*** Data to process ***

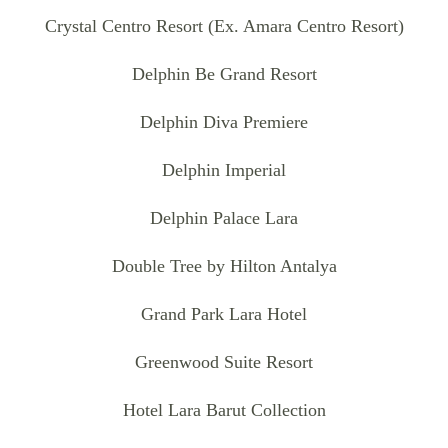
Crystal Centro Resort (Ex. Amara Centro Resort)
Delphin Be Grand Resort
Delphin Diva Premiere
Delphin Imperial
Delphin Palace Lara
Double Tree by Hilton Antalya
Grand Park Lara Hotel
Greenwood Suite Resort
Hotel Lara Barut Collection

*** End of Data to process ***

> [What is being asked]:
Using the entries above, return each line in which the word "Delphin" occurs.

> [Written response]:
Delphin Be Grand Resort
Delphin Diva Premiere
Delphin Imperial
Delphin Palace Lara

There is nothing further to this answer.